(Beginning of EXCERPTED DATA)

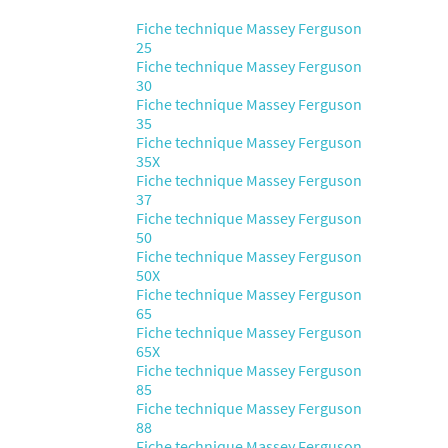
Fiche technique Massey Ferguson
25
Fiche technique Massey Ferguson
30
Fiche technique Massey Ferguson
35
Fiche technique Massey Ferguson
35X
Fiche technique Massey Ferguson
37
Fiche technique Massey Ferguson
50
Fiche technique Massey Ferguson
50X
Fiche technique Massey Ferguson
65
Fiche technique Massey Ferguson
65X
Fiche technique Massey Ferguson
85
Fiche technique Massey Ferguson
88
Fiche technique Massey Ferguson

(End of EXCERPTED DATA)
(Beginning of EXCERPTED DATA)

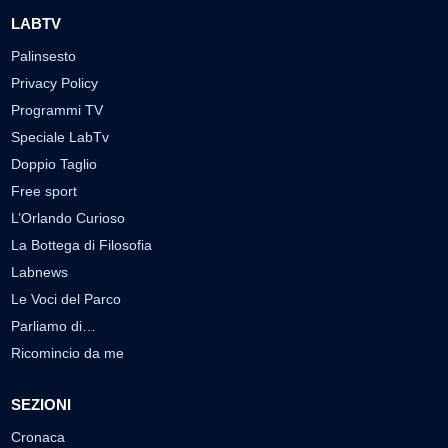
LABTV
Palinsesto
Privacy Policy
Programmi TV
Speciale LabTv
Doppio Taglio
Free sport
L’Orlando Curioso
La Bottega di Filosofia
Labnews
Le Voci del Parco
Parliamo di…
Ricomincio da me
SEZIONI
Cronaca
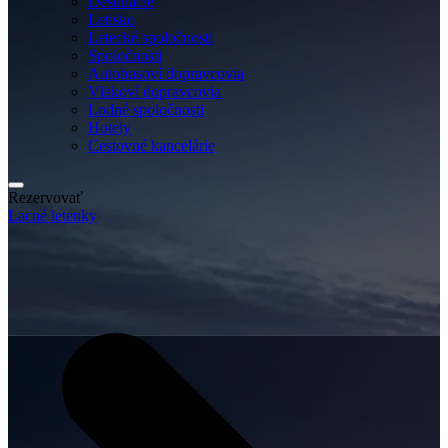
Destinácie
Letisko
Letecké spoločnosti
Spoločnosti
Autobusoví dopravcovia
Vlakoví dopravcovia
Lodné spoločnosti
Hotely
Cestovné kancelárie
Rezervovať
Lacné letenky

(End of EXCERPTED DATA)

_WHAT TO DO_.
Between and including the line with "La Bottega di Filosofia" and the line with "Lacné letenky", repeat every line exactly as it appears above, with pictures left out.

_SOLUTION FOR THIS EXERCISE_.
La Bottega di Filosofia
Labnews
Le Voci del Parco
Parliamo di…
Ricomincio da me
SEZIONI
Cronaca
Destinácie
Letisko
Letecké spoločnosti
Spoločnosti
Autobusoví dopravcovia
Vlakoví dopravcovia
Lodné spoločnosti
Hotely
Cestovné kancelárie
Rezervovať
Lacné letenky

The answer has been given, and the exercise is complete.